401(k) and 403(b) salary deferrals must be reflected on the last payroll of the year, but may be deposited as soon as administratively possible after the first of the year. Typically, in those circumstances, a one-time bonus is issued and immediately deferred to maximize deferrals for the calendar year.
The Five Clients
Has No Plan: Whether this client is a one-person shop or has employees, a variety of qualified plan options, ranging from a 401(k) Plan to Profit Sharing to Defined Benefit/Cash Balance or any combination, will improve his or her tax situation by providing a deduction between $17,000 and $100,000+. The key variable to identify in this situation is the client’s surplus income which can be converted into pre-tax dollars and sheltered within a qualified plan.
Has a Plan, but Needs a Higher Deduction: This client is already funding a plan but needs to increase the deductible contribution by activating a Profit Sharing feature of their 401(k) Plan or adding a layer of a Defined Benefit/Cash Balance Plan. The key variable to seek in this situation is the contribution amount in addition to what is currently accomplished. As a rule of thumb, for a 401(k) Profit Sharing you would look for contributions of up to $50,000 per year; for a Defined Benefit/Cash Balance Plan, a good starting point is $70,000 per year or $20,000-$25,000 above the 401(k) Profit Sharing Plan funding level.
Has Surplus Income from Consulting: This client is an employee but also does some independent contracting work, serves as a member of a board of directors, receives royalty payments from books, or has a hobby which brings income which is not needed to support lifestyle. All of this income may be used to fund a retirement plan, such as a defined benefit plan, effectively reducing taxable income from that business entity to $0. The key variables to identify in this scenario are income level, reliability of cash flow, and a desired savings goal.
Sponsors a SEP or SIMPLE IRA: This client has an IRA-based retirement plan which was established because of administrative easy, low-cost, or, perhaps, because other options were not appropriate at the time or were not evaluated at all. The frequent downfall of these arrangements is two-fold: it either limits contribution potential (higher than necessary income tax) or comes with a high cost of benefits for employees of the business (inefficient distribution of benefits). In other words, a free plan may cost a client thousands of dollars in unnecessary taxes. Key variables to consider in this situation are contribution objective, current contribution level, and, when applicable, total workforce.
Works as an Independent Contractor: By law, this client is not eligible to participate in the plan sponsored by companies where the contract work is done.

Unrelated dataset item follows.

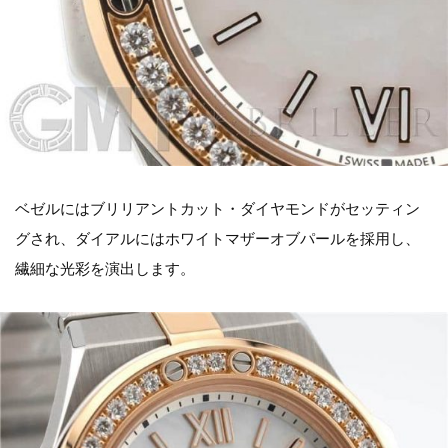
ベゼルにはブリリアントカット・ダイヤモンドがセッティン
グされ、ダイアルにはホワイトマザーオブパールを採用し、
繊細な光彩を演出します。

As a result, often individuals in this role end up limiting their funding to an IRA or an IRA-based retirement plan, therefore foregoing opportunities to reduce their taxable income and save for retirement in a tax-efficient vehicle. Key variables to consider in this scenario aresurplus income, funding objectives, reliability of income stream and need for flexibility in funding.
Help to Secure a Deduction
There is still time to make a positive difference in your client and prospects’ tax exposure. The profiles identified above are some of the examples of the immediate year-end opportunities. Your First Allied Retirement Services subject matter experts are available to assist your clients in securing a deduction for the current tax year. We will help with discovery, qualifying opportunities, plan design and timely implementation. Give us a call today, (888) 926-0600 or send us an email to pensions@firstallied.com .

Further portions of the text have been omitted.